Comments (5)
I'd suggest the following:
- work on the push scheme only
- define a separate communcaotr which communicates only the velocity field
- use that instead of the full communicaotr a thte end of integrate_push() and check improvement in performance and scaleability.
- If the improvement gained form that is relevant, the get_interpolated_density() needs to be fixed or removed (it relies on the now missing ghost communication of the full pdf). The easiest fix is to trigger a full ghost communicaiot of the pdfs when someune queries an interpolated density. Its slow, but I'm not aware of a cuse case of that getter, anyway.
from espresso.
For a 48x48x48 LB grid, removing the pdfs and forces from the communicator improves runtime significantly:
- 25% faster on CPU with 8 cores
- 40% faster on GPU with 1 core or 8 cores
Similar observation with particle coupling enabled, using the defaults: 30x30x30 box with 125 particles per core.

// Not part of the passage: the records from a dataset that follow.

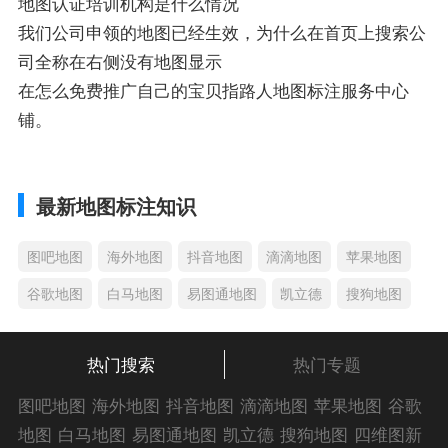
地图认证培训机构是什么情况
我们公司申领的地图已经生效，为什么在首页上搜索公
司全称在右侧没有地图显示
在怎么免费推广自己的宝贝指路人地图标注服务中心
铺。
最新地图标注知识
图吧地图
海外地图
抖音地图
滴滴地图
苹果地图
谷歌地图
白马地图
易图通地图
凯立德
搜狗地图
热门搜索
热门专题
图吧地图
海外地图
抖音地图
滴滴地图
苹果地图
谷歌
地图
白马地图
易图通地图
凯立德
搜狗地图
四维图新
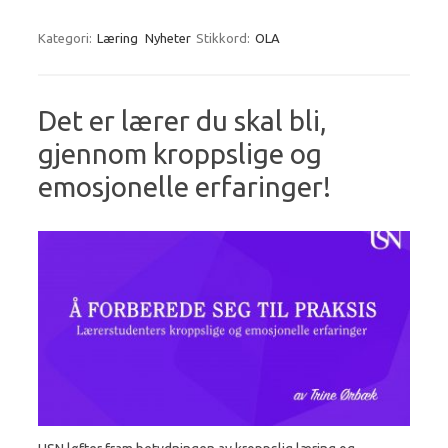
Kategori:
Læring
Nyheter
Stikkord:
OLA
Det er lærer du skal bli,
gjennom kroppslige og
emosjonelle erfaringer!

I introduced a std::bitset
where individual bits are addressed using an enum value to keep track of which fields have outdated halos. Python setter functions automatically do a full LB ghost communication after changing fields, so that getter functions always access correct data. But in C++ unit tests, one has to manually call the LB ghost communication after any call to a setter function or the integration sweep.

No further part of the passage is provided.